By: Francesco A.A. Mastracchio

In 1978 the State of Connecticut, following suit of other states (like Maine, Michigan, Oregon, Vermont, and Iowa) created legislation to require a five-cent deposit on beer and soft drink containers. Five other states joined in later for a total of 11 states. The law became effective in Connecticut on January 1, 1980, with hopes to increase bottle and can recycling rates, which it did, initially.

Since this major step in consumer behavior change, recycling has become more and more widespread with municipalities and private carting companies creating recycling programs complete with designated bins that can accommodate paper, metal, glass, and most plastics. As a result, communities have become quite adept at recycling. We have all grown accustomed to sorting our trash and preparing recyclables for the next step in the process. Usually by rinsing clean and removing metal lids from glass jars. 
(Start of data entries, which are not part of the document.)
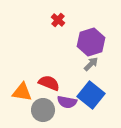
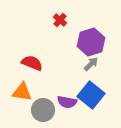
red cross: moved 2 px right
red semicircle: moved 17 px left, 20 px up
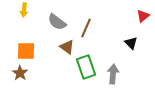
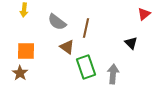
red triangle: moved 1 px right, 2 px up
brown line: rotated 12 degrees counterclockwise
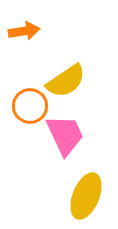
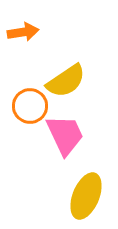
orange arrow: moved 1 px left, 1 px down
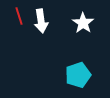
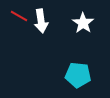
red line: rotated 42 degrees counterclockwise
cyan pentagon: rotated 25 degrees clockwise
We do this without the five-cent deposit that attempts to force people to recycle soft drink and beer containers.  Many people have embraced recycling but forfeited redemption as it is quite inconvenient for busy families to stand in front of a machine to get back what is rightfully theirs.  
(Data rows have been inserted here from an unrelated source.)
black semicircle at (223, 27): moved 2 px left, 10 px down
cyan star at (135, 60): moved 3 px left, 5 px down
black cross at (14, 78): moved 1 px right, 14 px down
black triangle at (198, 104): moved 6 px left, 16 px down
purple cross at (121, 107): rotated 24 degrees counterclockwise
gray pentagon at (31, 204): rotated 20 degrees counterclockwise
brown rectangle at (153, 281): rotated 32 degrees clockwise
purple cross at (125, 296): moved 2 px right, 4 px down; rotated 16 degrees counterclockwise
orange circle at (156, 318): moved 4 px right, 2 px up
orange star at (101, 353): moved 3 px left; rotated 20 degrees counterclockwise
These machines were intended to make redemption easier for retailers by making it less labor-intensive to take back these bottles and cans, and they have done so, to a degree, but machine maintenance has become an extra chore for their employees. These machines, in their construction and daily operation, have created an enormous carbon footprint which seems to defeat the purpose of recycling.
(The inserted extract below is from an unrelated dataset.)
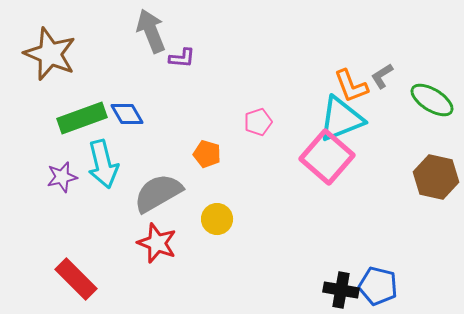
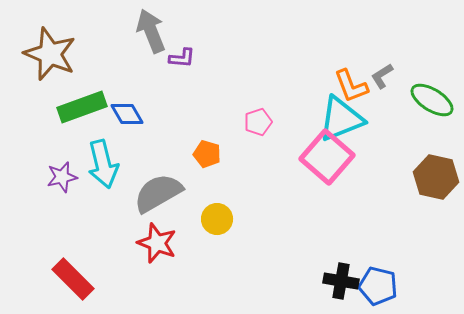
green rectangle: moved 11 px up
red rectangle: moved 3 px left
black cross: moved 9 px up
The deposit has gone from being a recycling motivator to an unjust tax when you consider that many people would rather drop the containers into their recycling bins. The unclaimed deposits in Connecticut go to the government even though the container was recycled. Some might argue that the deposit keeps trash off of our streets, but we all know that is not true as there are just as many deposit containers alongside other forms of trash on the ground. Recycling receptacles have become standard furniture on streets, in parks, and in other venues.

Clearly, the deposit isn’t the motivator it once was for everyone. So, why are we punishing those who follow the law and recycle? Shouldn’t we focus our efforts on punishing those who do not follow the rules?  

The bottle deposit law has become obsolete and should be repealed. Please stand with me and demand that we remediate this unfair law by asking legislators to repeal it and create new legislation that focuses on those who make no effort to recycle. If it is the source of revenue that the state is after, let it be gained through fines rather than unclaimed monies that belong to the consumers.

Francesco A.A. Mastracchio, Bethel, Connecticut

The views expressed by the author does not necessarily reflect the views of Connecticut Inside Investigator.